The camera stayed on Mullen as the field flooded with people. He stood and tore his helmet off. His teammates mobbed him. Seconds later, he held out his arms and an older woman embraced him.
Roger King and Tom Coleman continued to commentate.
“Brody Mullen hugging his mother there. What an emotional night it must be for them. His father, our colleague here at NCS Sports, was his biggest supporter.”
“That’s right, Tom. Just last week he broke down when he spoke about his father and how much he wanted this win for him. It’s a shame Simon isn’t here to share this great night with him.”
“Hard to believe it’s been two years since we lost him,” Roger said.
“One of football’s greats, no doubt about it.”
Kara shut off the television. She didn’t want to hear anyone else’s sad story tonight.
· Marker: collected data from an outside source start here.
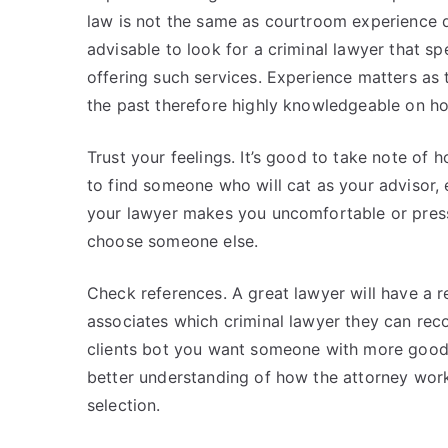
law is not the same as courtroom experience de
advisable to look for a criminal lawyer that s
offering such services. Experience matters as 
the past therefore highly knowledgeable on ho
Trust your feelings. It’s good to take note of
to find someone who will cat as your advisor, 
your lawyer makes you uncomfortable or press
choose someone else.
Check references. A great lawyer will have a r
associates which criminal lawyer they can rec
clients bot you want someone with more good
better understanding of how the attorney work
selection.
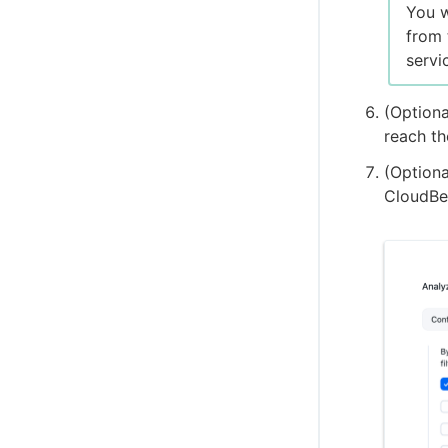
You w
from 
servi
(Optiona
reach th
(Optiona
CloudBee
Kara’s love of football came from her mother. Before she died when Kara was ten, they’d watched every Philadelphia game together. If they’d won or lost, her mother had reveled in the pure joy of the sport. Over the years, Kara had calmly defended her love of football to friends who thought the game was either boring or a waste of time—and quite possibly misogynistic and dangerous. No, she argued, look beneath the surface. Football was the human story. Football, with all the twists and turns, was like life. One never knew what would happen next. Sometimes the clock brought unexpected triumphs. Other times, it brought disaster. Often, and this was the best part, the clock brought an upset, a last minute play so surprising and heroic that no one in their wildest imagination would have thought it possible. That was the magic of the game and the human experience. Just when one thought all was lost—redemption.
God knew, Kara had not seen this twist in her life coming. At last year’s Super Bowl party, she was still naïve, never questioning the surface story of her family. But now, she knew the truth, and there was no looking back. She would pay for her father’s sins for the rest of her life.
Today, she could not imagine redemption. Today, she was a reluctant hero.